═══ Given records
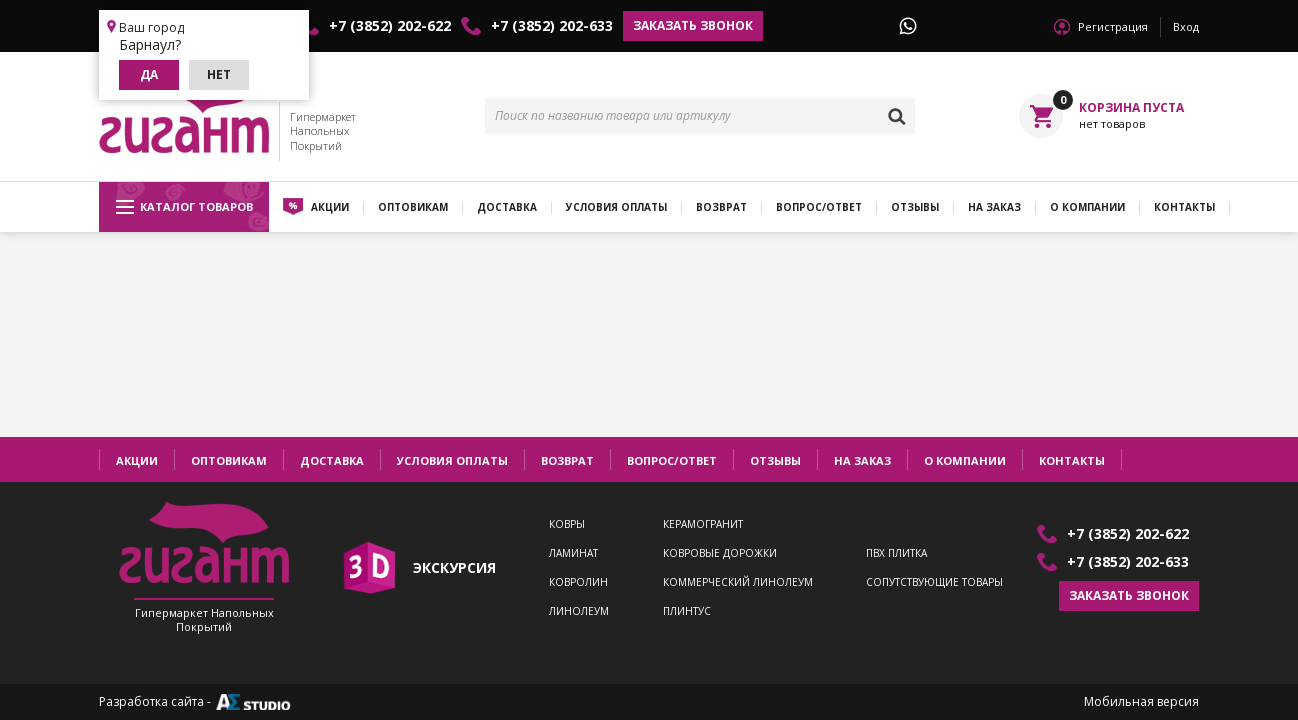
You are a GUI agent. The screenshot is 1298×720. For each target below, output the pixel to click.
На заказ (994, 207)
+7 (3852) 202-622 (390, 26)
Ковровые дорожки (720, 553)
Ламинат (573, 553)
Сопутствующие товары (934, 582)
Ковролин (578, 582)
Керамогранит (703, 524)
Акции (330, 207)
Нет (219, 74)
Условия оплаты (616, 207)
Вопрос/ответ (819, 207)
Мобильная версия (1141, 702)
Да (149, 74)
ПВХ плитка (896, 553)
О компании (1087, 207)
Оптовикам (413, 207)
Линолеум (579, 611)
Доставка (507, 207)
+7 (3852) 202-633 (552, 26)
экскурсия (454, 567)
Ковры (567, 524)
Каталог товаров (184, 207)
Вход (1186, 26)
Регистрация (1113, 26)
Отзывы (915, 207)
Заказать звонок (693, 25)
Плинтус (687, 611)
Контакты (1184, 207)
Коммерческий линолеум (738, 582)
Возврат (721, 207)
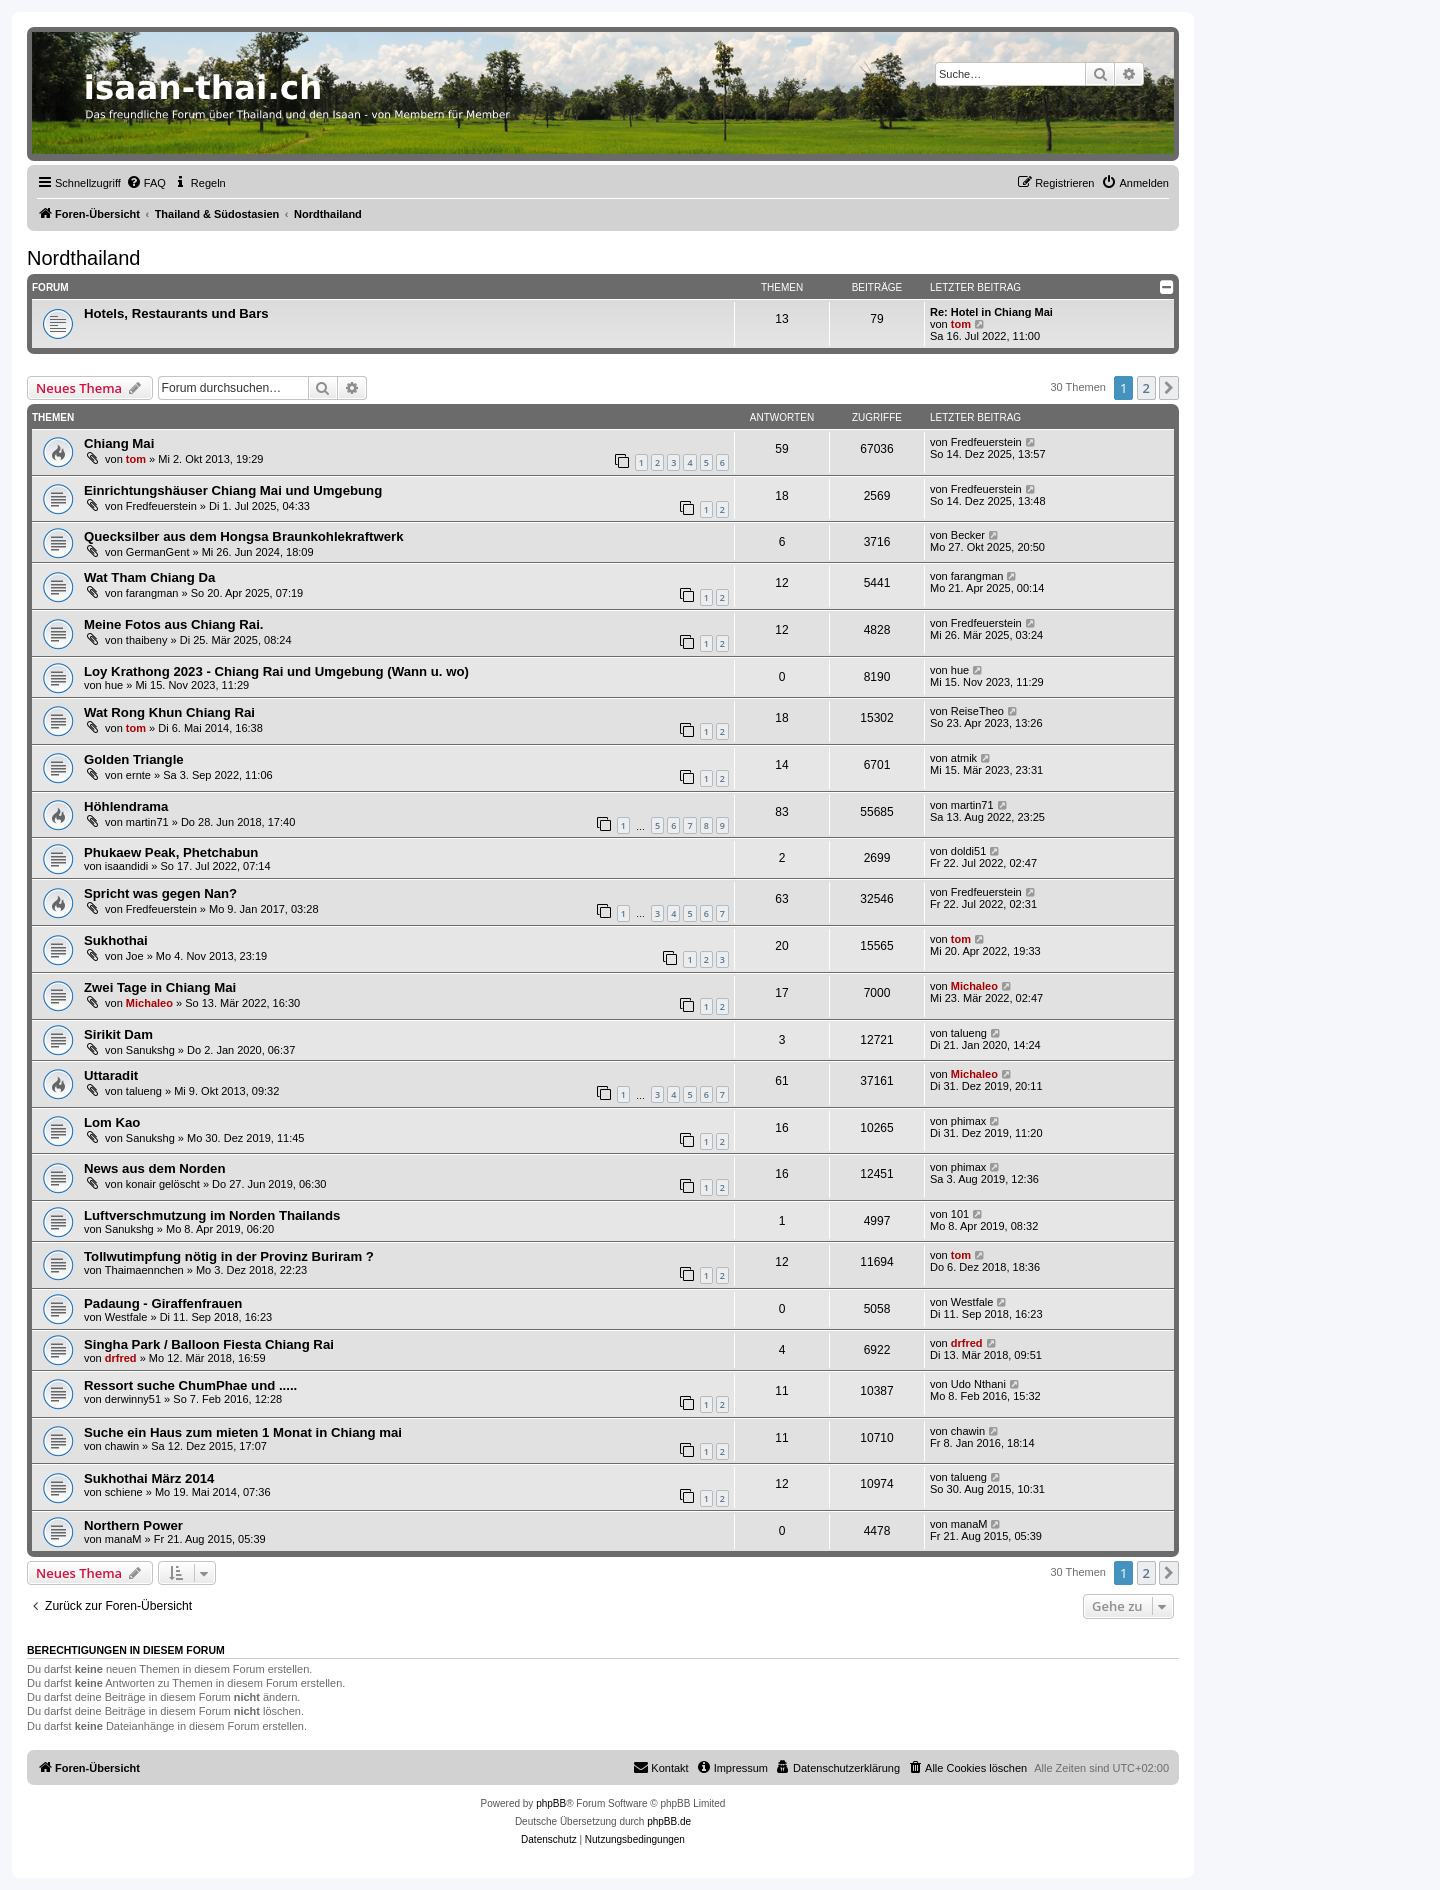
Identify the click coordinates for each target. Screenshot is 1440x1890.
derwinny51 (133, 1399)
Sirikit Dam (118, 1034)
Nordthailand (83, 258)
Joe (135, 956)
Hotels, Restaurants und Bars (176, 313)
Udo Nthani (978, 1384)
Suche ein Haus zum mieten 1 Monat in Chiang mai (243, 1432)
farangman (152, 593)
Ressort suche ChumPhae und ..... (190, 1385)
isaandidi (126, 866)
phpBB (551, 1803)
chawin (122, 1446)
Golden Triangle (134, 759)
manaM (123, 1539)
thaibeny (147, 640)
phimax (968, 1121)
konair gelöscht (163, 1184)
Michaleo (149, 1003)
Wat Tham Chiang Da (149, 577)
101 (960, 1214)
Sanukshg (150, 1050)
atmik (964, 758)
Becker (968, 535)
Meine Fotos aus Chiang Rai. (174, 624)
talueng (969, 1033)
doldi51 (968, 851)
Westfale (126, 1317)
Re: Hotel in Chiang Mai (991, 312)
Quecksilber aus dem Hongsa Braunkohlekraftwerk (244, 536)
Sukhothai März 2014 (149, 1478)
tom (961, 324)
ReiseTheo (977, 711)
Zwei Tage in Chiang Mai (160, 987)
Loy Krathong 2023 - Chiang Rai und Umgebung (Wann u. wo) (276, 671)
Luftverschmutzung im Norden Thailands (212, 1215)
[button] (1169, 388)
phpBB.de (669, 1821)
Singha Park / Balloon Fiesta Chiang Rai (209, 1344)
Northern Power (133, 1525)
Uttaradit (111, 1075)
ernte (138, 775)
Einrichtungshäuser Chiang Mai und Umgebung (233, 490)
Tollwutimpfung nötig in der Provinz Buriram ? (229, 1256)
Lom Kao (112, 1122)
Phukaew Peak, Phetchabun (171, 852)
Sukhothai (116, 940)
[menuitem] (146, 183)
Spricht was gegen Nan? (160, 893)
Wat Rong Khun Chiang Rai (169, 712)
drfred (121, 1358)
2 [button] (1146, 388)
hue (114, 685)
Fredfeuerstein (986, 442)
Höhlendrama (126, 806)
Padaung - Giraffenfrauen (163, 1303)
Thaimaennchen (144, 1270)
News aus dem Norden (154, 1168)
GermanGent (158, 552)
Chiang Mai (119, 443)
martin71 (147, 822)
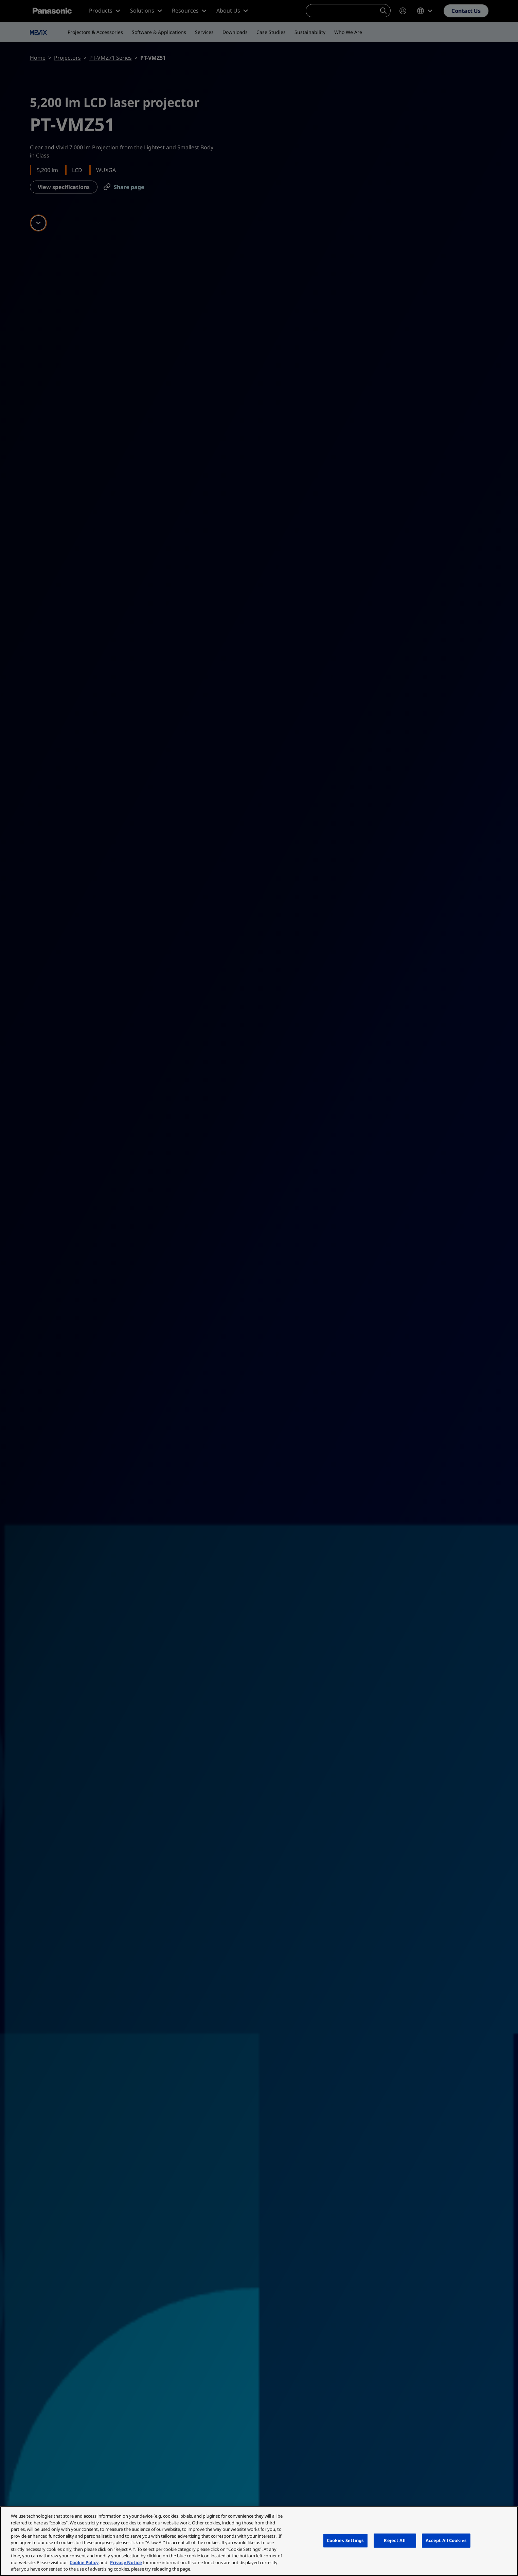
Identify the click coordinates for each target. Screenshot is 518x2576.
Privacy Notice (126, 2562)
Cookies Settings (345, 2540)
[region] (259, 2541)
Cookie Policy (84, 2562)
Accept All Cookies (446, 2540)
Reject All (394, 2540)
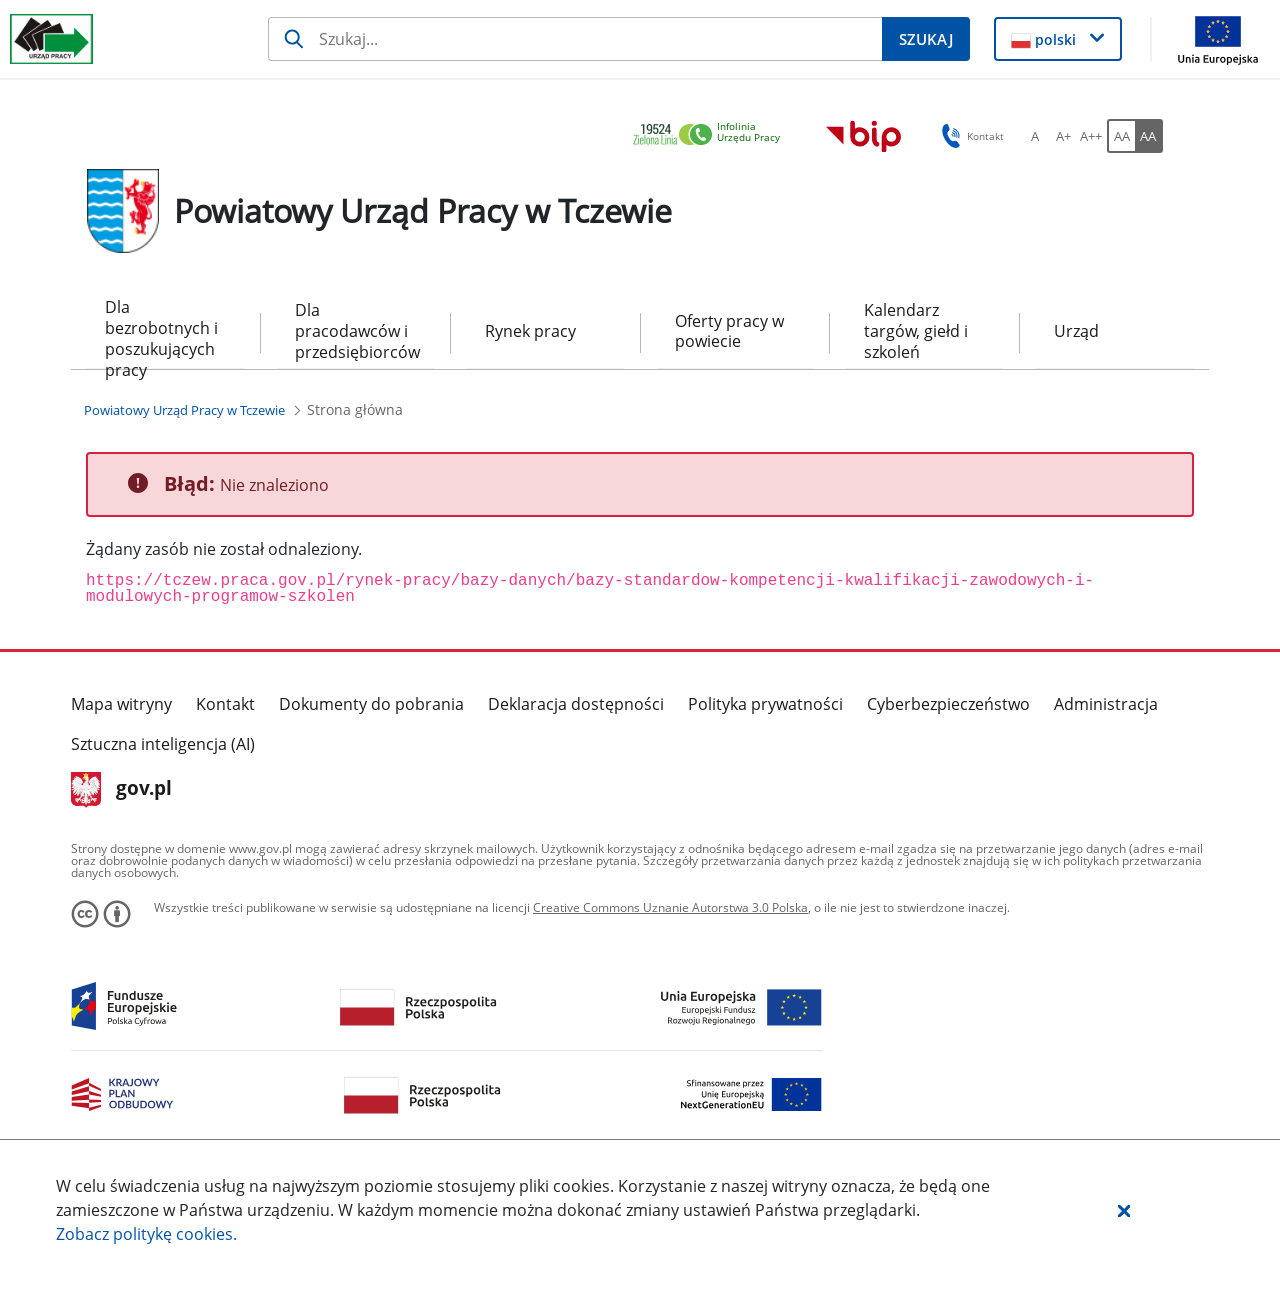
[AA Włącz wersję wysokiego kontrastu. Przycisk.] (1149, 136)
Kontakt (225, 704)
══════
▶ _Your task_:
Pull every line with the string "each" out of the material.

▶ _Task result_:
You are a GUI agent. The screenshot is 1298×720. For each target below, output the pixel to click.
Identify the click coordinates for each target. Screenshot is 1440x1890.
Identify the click coordinates for each target. Screenshot is 518x2576.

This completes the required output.